The Macomb Daily

Tax money should not fund religious schools

- By Lee Helms Special to MediaNews Group Lee Helms is President, Michigan Atheists.

The Supreme Court’s ill-considered 5-4 Espinoza v. Montana Department of Revenue decision — requiring taxpayers to fund religious schools wherever secular private schools receive public funds — tears at the nation’s fabric in at least two ways.

First and foremost, it will force taxpayers to support religious creeds and cultures with which they disagree. Some taxpayers (atheists, gays, etc.) will even be forced to support creeds and cultures which are openly hostile toward them. That strikes directly at the heart and intent of the First Amendment. Instead of trying to create a false equality between secular and religious private schools, the Supreme Court should have recognized that they are indeed different, and should have accepted the Montana Supreme Court’s ruling.

Alternativ­ely, the Court could have found a constituti­oally acceptable route to equality by ending taxpayer funding of all private schools. (Inequality among public schools can be addressed with subsidies and assistance sufficient to equalize education opportunit­ies between rich and poor districts.)

Second, Balkanizin­g education will further divide our nation.
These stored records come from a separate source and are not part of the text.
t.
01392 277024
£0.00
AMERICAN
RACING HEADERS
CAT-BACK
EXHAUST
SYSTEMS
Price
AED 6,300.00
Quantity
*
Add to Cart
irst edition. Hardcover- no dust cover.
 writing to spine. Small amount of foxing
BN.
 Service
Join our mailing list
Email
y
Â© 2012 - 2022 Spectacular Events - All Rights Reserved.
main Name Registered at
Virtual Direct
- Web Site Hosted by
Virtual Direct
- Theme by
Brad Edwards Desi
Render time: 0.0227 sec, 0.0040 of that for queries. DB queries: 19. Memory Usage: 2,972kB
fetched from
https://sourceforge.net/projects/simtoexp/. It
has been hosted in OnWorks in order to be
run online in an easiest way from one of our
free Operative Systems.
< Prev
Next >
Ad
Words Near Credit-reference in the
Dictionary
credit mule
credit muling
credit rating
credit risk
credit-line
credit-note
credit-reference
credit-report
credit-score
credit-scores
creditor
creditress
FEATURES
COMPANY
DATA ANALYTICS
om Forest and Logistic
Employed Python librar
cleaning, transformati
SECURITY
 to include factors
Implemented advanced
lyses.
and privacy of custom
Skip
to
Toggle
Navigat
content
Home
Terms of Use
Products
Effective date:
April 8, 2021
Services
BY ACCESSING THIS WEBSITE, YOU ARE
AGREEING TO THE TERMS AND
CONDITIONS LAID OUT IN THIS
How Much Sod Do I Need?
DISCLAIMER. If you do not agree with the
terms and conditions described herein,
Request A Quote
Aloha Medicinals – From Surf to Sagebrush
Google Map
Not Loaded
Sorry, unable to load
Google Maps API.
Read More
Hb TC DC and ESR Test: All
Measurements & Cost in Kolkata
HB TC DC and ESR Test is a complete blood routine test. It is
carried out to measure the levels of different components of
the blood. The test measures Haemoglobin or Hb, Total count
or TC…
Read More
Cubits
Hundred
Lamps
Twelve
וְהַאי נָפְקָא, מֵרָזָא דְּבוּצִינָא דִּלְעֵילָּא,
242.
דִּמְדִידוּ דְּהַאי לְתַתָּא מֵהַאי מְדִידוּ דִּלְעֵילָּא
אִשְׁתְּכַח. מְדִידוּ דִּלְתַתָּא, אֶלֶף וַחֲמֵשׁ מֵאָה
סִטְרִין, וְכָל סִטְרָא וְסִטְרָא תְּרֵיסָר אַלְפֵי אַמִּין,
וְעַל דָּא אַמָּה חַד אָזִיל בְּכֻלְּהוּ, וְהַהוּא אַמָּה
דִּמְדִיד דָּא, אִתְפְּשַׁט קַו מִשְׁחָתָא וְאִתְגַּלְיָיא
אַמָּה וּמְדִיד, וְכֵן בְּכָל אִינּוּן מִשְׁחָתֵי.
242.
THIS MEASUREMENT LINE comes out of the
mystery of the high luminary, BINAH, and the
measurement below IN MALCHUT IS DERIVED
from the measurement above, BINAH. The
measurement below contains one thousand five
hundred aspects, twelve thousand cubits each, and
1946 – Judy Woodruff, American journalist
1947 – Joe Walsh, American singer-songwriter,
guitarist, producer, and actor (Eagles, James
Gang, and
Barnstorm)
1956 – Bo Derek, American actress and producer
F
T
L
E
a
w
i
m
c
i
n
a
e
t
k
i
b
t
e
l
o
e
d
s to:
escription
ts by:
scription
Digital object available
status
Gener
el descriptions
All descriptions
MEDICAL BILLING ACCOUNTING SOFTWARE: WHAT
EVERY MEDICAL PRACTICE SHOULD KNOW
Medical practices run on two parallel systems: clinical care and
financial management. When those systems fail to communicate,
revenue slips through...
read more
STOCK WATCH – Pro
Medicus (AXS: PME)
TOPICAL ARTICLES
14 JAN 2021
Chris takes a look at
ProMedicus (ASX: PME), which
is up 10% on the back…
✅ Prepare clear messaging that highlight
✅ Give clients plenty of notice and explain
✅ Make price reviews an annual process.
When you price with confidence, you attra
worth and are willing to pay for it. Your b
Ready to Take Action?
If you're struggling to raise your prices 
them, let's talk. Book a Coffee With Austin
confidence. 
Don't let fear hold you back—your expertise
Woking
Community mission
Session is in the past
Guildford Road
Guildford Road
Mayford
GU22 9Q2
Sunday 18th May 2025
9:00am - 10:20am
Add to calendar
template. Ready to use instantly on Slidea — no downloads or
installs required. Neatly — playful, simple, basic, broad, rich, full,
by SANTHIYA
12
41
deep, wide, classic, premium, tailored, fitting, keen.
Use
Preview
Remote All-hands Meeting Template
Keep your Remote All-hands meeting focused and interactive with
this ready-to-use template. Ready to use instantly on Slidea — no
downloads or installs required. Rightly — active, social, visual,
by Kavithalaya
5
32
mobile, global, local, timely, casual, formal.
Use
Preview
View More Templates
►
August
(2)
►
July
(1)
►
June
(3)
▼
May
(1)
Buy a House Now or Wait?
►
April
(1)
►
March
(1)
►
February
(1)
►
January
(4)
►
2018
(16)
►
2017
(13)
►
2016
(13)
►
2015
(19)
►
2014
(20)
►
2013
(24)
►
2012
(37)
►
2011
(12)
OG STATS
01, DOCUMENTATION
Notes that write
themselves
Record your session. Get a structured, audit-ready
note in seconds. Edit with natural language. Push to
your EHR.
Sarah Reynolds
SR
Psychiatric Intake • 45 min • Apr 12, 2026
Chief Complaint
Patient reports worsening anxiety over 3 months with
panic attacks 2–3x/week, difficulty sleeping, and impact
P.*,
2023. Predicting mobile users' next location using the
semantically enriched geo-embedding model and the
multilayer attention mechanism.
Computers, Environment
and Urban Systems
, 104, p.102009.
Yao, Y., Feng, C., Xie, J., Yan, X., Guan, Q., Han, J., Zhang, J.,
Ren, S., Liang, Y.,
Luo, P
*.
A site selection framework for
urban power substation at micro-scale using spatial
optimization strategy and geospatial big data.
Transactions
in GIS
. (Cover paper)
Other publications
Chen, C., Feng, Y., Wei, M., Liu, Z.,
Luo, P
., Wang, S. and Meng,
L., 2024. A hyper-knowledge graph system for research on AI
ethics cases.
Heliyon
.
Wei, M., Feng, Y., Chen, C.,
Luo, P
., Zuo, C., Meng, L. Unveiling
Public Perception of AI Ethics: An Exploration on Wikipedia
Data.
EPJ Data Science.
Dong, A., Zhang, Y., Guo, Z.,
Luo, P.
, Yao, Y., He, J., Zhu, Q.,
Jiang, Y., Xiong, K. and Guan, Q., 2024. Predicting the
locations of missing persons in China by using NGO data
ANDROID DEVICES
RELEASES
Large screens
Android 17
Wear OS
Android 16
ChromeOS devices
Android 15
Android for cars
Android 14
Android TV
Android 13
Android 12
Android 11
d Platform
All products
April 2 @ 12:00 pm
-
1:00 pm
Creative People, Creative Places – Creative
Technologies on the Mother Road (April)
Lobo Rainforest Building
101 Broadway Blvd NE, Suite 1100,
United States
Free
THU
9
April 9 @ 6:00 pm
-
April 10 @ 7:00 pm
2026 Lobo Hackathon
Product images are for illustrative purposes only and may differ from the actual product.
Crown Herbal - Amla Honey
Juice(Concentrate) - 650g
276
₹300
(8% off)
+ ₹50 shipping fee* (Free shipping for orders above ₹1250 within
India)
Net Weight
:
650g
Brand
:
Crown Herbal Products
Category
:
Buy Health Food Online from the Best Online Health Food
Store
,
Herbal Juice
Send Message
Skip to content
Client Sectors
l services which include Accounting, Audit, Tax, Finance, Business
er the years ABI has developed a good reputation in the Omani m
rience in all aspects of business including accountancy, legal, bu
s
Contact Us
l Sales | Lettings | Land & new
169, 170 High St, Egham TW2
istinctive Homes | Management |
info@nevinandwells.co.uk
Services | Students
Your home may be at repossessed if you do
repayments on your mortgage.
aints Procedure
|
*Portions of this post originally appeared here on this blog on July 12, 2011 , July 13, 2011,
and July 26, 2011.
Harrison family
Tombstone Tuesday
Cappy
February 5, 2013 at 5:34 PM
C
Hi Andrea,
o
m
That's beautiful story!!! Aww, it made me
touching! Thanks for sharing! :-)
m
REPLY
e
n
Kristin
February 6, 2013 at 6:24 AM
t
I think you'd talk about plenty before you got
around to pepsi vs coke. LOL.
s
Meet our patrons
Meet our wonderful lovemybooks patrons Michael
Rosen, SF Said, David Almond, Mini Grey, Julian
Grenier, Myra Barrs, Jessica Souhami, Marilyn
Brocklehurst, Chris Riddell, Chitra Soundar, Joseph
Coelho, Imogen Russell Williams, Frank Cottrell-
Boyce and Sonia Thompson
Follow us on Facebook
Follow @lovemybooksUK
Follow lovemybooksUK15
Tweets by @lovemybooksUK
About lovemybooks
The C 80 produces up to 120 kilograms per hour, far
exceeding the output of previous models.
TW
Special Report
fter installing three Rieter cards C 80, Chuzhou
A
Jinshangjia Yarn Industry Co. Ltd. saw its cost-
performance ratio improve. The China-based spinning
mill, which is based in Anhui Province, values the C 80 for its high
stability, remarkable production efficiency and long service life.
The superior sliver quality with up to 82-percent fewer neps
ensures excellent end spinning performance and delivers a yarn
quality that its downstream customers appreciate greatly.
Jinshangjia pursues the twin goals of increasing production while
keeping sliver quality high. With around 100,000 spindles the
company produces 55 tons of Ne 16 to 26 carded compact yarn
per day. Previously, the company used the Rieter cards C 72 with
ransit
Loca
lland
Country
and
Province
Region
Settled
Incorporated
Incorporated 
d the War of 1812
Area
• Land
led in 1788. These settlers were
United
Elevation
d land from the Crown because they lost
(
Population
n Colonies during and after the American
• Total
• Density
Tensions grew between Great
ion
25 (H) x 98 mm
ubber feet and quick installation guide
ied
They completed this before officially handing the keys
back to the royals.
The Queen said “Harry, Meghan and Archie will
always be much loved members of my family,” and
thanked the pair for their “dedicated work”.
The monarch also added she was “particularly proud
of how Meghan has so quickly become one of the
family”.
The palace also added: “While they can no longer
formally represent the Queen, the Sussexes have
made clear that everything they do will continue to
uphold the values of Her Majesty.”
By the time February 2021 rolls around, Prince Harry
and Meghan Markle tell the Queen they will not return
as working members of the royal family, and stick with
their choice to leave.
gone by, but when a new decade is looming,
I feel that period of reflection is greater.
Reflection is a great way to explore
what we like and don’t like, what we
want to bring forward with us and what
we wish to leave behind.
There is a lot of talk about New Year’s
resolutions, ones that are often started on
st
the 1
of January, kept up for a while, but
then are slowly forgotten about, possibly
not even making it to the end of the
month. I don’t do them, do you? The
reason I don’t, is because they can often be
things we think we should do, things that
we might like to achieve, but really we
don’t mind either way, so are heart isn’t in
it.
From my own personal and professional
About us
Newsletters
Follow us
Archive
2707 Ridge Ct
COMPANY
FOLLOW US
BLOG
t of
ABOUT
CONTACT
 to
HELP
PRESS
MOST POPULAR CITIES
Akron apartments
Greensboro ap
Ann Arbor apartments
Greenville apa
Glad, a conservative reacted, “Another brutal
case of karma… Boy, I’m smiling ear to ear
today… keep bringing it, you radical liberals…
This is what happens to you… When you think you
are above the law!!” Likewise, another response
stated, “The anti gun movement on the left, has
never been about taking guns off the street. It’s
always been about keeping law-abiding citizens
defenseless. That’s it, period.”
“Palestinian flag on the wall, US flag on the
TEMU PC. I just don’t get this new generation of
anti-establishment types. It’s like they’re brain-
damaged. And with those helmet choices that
Faced with a flood of conflictin­g misinforma­tion from the internet, too many people have given up on trying to figure out what is objectivel­y true, and now rely on their own internal biases to inform their concept of reality. Those who think in terms of conspiraci­es gravitate toward conspiracy “news.” Those who think in terms of apocalypse gravitate toward coming-apocalypse “news.” Those who think in terms of opposition to government gravitate to anti-government “news.” Etc.

Reality is up for debate, and that situation can only be made worse by making tax revenues available to religious schools. Different religions make different claims about reality, and indoctrina­ting more students into these differing versions of reality, with less counterbal­ancing, secular education, can only contribute to social chaos. It’s very likely that christian nationalis­ts will try to exploit this decision as a way to obtain taxpayer funds to advance their “culture war.”

Once public funds are made available to religious schools, there will be calls for public oversight — not just accounting for the spending, but also oversight of the curriculum that our money buys. The public, yours truly included, will demand it. We will insist that publiclyfu­nded religious schools must serve the public interest, educating their students about real science, rather than creationis­m, comprehens­ive sex education, rather than “abstinence only,” secular American History and Civics, rather than christian-nation claims, fair treatment of minority groups, rather than demonizing and harassing them, and so on. Publicly funded schools are supposed to be a factor in uniting the nation, especially by teaching a consistent, standard, secular version of American History and Civics.

If the public is denied a say in what our education tax dollars are paying for at religious schools, there will be a tax revolt.